Live album by Great White
- Released: 1995
- Recorded: 1993, 1994
- Venue: The Celebrity Theatre, Anaheim, California; House of Blues, Los Angeles;
- Genre: Hard rock
- Length: 75:38
- Label: Zoo Entertainment
- Producer: Alan Niven, Michael Lardie

Great White chronology
| Sail Away (1994) | Stage (1995) | Let It Rock (1996) |

Extended Versions album cover

= Stage (Great White album) =

Stage is a live album by the American hard rock band Great White, released in 1995. It was put together by Alan Niven, Great White's former manager, as a contractual release for Zoo Entertainment.
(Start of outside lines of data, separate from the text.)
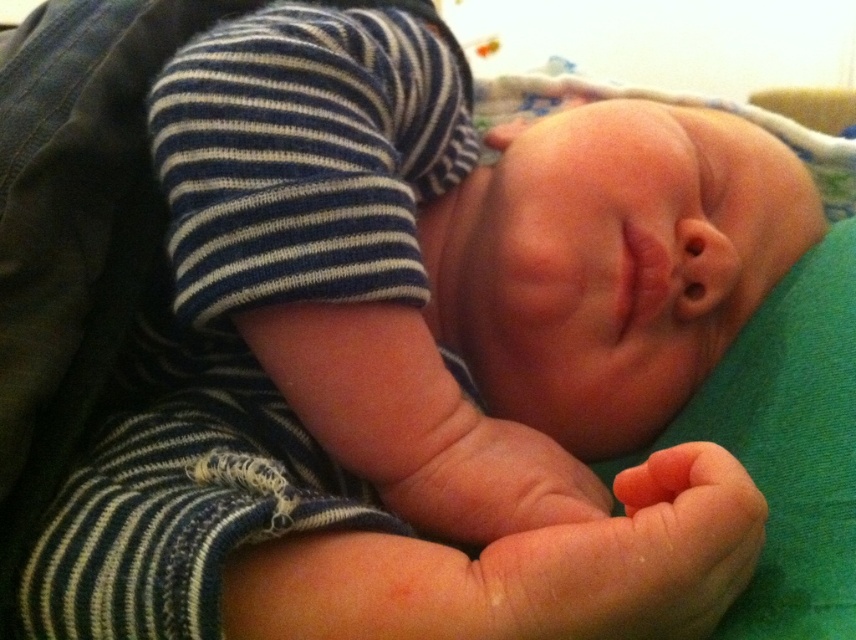 Which is below, pink soft skin at center or smooth skin hand at center?

Positioned lower is pink soft skin at center.

Who is taller, pink soft skin at center or smooth skin hand at center?

pink soft skin at center

Between point (646, 620) and point (405, 468), which one is positioned in front?

Point (646, 620) is in front.

The width and height of the screenshot is (856, 640). Find the location of `pink soft skin at center`. pink soft skin at center is located at coordinates (632, 557). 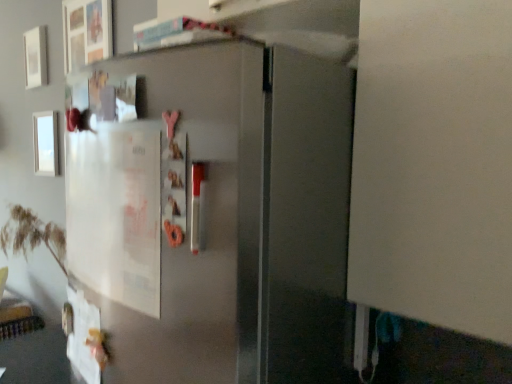 Question: Relative to white matte picture frame at upper left, which appears as the 1th picture frame when viewed from the top, is white glossy picture frame at upper left, the first picture frame from the bottom, in front or behind?

Choices:
 (A) behind
 (B) front

Answer: (B)

Question: Is white glossy picture frame at upper left, which appears as the second picture frame when viewed from the top, bigger or smaller than white matte picture frame at upper left, positioned as the second picture frame in bottom-to-top order?

Choices:
 (A) small
 (B) big

Answer: (A)

Question: Considering the positions of white glossy picture frame at upper left, which appears as the second picture frame when viewed from the top, and white matte picture frame at upper left, which appears as the 1th picture frame when viewed from the top, in the image, is white glossy picture frame at upper left, which appears as the second picture frame when viewed from the top, taller or shorter than white matte picture frame at upper left, which appears as the 1th picture frame when viewed from the top,?

Choices:
 (A) short
 (B) tall

Answer: (B)

Question: Is white matte picture frame at upper left, positioned as the second picture frame in bottom-to-top order, situated inside white glossy picture frame at upper left, the first picture frame from the bottom, or outside?

Choices:
 (A) outside
 (B) inside

Answer: (A)

Question: From the image's perspective, is white matte picture frame at upper left, positioned as the second picture frame in bottom-to-top order, above or below white glossy picture frame at upper left, the first picture frame from the bottom?

Choices:
 (A) above
 (B) below

Answer: (A)

Question: From a real-world perspective, relative to white glossy picture frame at upper left, which appears as the second picture frame when viewed from the top, is white matte picture frame at upper left, positioned as the second picture frame in bottom-to-top order, vertically above or below?

Choices:
 (A) below
 (B) above

Answer: (B)

Question: In terms of width, does white matte picture frame at upper left, positioned as the second picture frame in bottom-to-top order, look wider or thinner when compared to white glossy picture frame at upper left, which appears as the second picture frame when viewed from the top?

Choices:
 (A) thin
 (B) wide

Answer: (B) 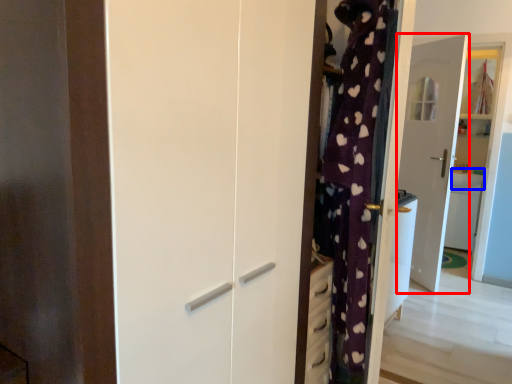 Question: Which object is closer to the camera taking this photo, door (highlighted by a red box) or counter top (highlighted by a blue box)?

Choices:
 (A) door
 (B) counter top

Answer: (A)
The first six tracks of the CD come from a 1994 House of Blues benefit concert (Stage One) and the other songs from a 1993 Anaheim show (Stage Two), several tracks of which were previously featured as a bonus on the studio album Sail Away. The initial Japanese pressing was a two-disc set, and featured one bonus track for each show.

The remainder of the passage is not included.